Error: Number of input channels should be multiple of 3 but got 1 in function 'cv::dnn::ConvolutionLayerImpl::getMemoryShapes'

Hi!
I recently trained a model on Keras and wanted to run it on OpenCV, so I used the ReadNetFromTensorflow function. I made model predictions using the blobFromImage() and .forward() methods. Yet I keep getting this error:

`error: OpenCV(4.5.3) Error: Number of input channels should be multiple of 3 but got 1 in function ‘cv::dnn::ConvolutionLayerImpl::getMemoryShapes’

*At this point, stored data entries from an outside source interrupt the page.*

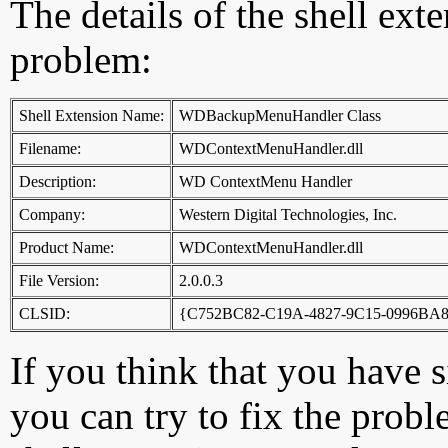
The details of the shell ext
problem:
Shell Extension Name:
WDBackupMenuHandler Class
Filename:
WDContextMenuHandler.dll
Description:
WD ContextMenu Handler
Company:
Western Digital Technologies, Inc.
Product Name:
WDContextMenuHandler.dll
File Version:
2.0.0.3
CLSID:
{C752BC82-C19A-4827-9C15-0996BA
If you think that you have 
you can try to fix the probl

Here is the code used to train the model:

import tensorflow as tf
from tensorflow.keras.preprocessing.image import ImageDataGenerator
model = tf.keras.models.Sequential([
    
    tf.keras.layers.Conv2D(32, (3,3), activation='relu', input_shape=(150, 150, 3)),
    tf.keras.layers.MaxPooling2D(2, 2),
    tf.keras.layers.Conv2D(64, (3,3), activation='relu'),
    tf.keras.layers.MaxPooling2D(2,2),
    
    tf.keras.layers.Conv2D(128, (3,3), activation='relu'),
    tf.keras.layers.MaxPooling2D(2,2),
    
    tf.keras.layers.Conv2D(128, (3,3), activation='relu'),
    tf.keras.layers.MaxPooling2D(2,2),
    
    tf.keras.layers.Flatten(),
    tf.keras.layers.Dense(512, activation='relu'),
    
    tf.keras.layers.Dense(29, activation='softmax')
])

model.summary()
model.compile(loss = 'categorical_crossentropy',
              optimizer = 'adam',
              metrics = ['accuracy'])

class myCallback(tf.keras.callbacks.Callback):
    def on_epoch_end(self, epoch, logs={}):
        if(logs.get('accuracy')>0.95):
            print("\nReached >95% accuracy so cancelling training!")
            self.model.stop_training = True
        
callbacks = myCallback()
train_datagen = ImageDataGenerator(
      rescale=1./255,
      rotation_range=40,
      width_shift_range=0.2, # Shifting image width by 20%
      height_shift_range=0.2,# Shifting image height by 20%
      shear_range=0.2,       # Shearing across X-axis by 20%
      zoom_range=0.2,        # Image zooming by 20%
      horizontal_flip=True,
      fill_mode='nearest')

train_generator = train_datagen.flow_from_directory(
    "/content/drive/MyDrive/train_asl",
    target_size = (150, 150),
    class_mode = 'categorical',
    batch_size = 20)
validation_datagen = ImageDataGenerator(rescale=1./255)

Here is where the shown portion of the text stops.